In A Crisis, Let Your Actions Define Your Brand

I don’t need to tell you how all of our lives have changed this year. And yet, I ask myself why some brands haven’t been able to adapt. The best marketers have a deep understanding of their audience – you can see this reflected in the brand’s values and messaging. And yet too few have re-positioned themselves for the crises we are living through right now.

The very best brands and marketers have openly shared their stories of how they’re managing. Firstly, they’ve communicated internally and explained how they’re taking care of and protecting their own staff. Externally, they’ve asked themselves how they can help both their customers and the wider community, and they’ve acted to support those in need. And they understand the challenges that their clients are facing right now, and they’re doing their utmost to help. In other words, they’ve put others first, not just in their words but in their actions too.

Take for example how the CEO of McDonald’s Philippines addressed concerns around health and hygiene. In a video addressed to consumers, he clearly explained what precautions they were taking in store for his employees. And he also stated that people will come before profits by promising to shut down stores and stop orders to safeguard people’s health.

One the largest pharmacy chains in America, Walgreens has launched a series of short, informative videos that answer the most common questions people are asking about COVID-19. They’ve helped their customers understand more about the brand’s online care services and free prescription delivery. And Walgreens established drive-through facilities that offer testing for the virus at no cost to key groups such as first responders and those most at risk.

There’s few brands which are more about home than Ikea. In Spain the brand launched a campaign that encouraged people to stay home by asking them to take a different view of where they live by remembering all of those magical moments we’ve experienced in our houses and our flats. Ikea’s campaign then asks the public to remember that their home is a place of safety, where we will live new experiences and try new things during this time.
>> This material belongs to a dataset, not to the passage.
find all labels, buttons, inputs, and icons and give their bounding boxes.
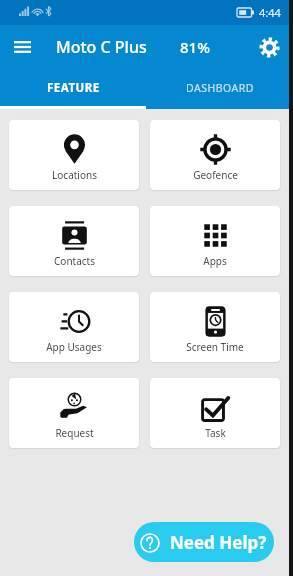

Over the past couple of months, the best brands and others have communicated their values and the understanding of the situation through their actions. They haven’t come up with meaningless communications which just add to the noise, but really don’t explain what brands are doing to help those in need. And they’ve haven’t tried to be what they’re not (I don’t know a single marketer with a PhD in medicine, so let’s stay away from giving medical advice).

Research bears this out. A survey by marketing consultancy firm Morning Consult found that 44% of consumers prefer advertising that communicate service adjustments and updates, whilst 24% want ads that indicate what brands are doing to help. Only 10% favor ads that acknowledge the situation and express concern.

We’re going to be living through the pandemic’s impact for the months and years to come. It’s not just a health emergency; we’re already going through an economic crisis which will last into 2021 and beyond. Marketers have to become better attuned to what’s happening and continuously ask themselves, “what are we doing to support our employees, our customers, and our communities.”

You often find out the most about people and their character during a crisis. It’s no different for brands, and today MENA-based brands should communicate their value to consumers not through meaningless marketing slogans (please, no more nice-sounding hashtags) which may ring hollow, but tangible acts of support which will help people get through their own personal crisis. Today, actions truly do speak louder than words for both brands and marketers.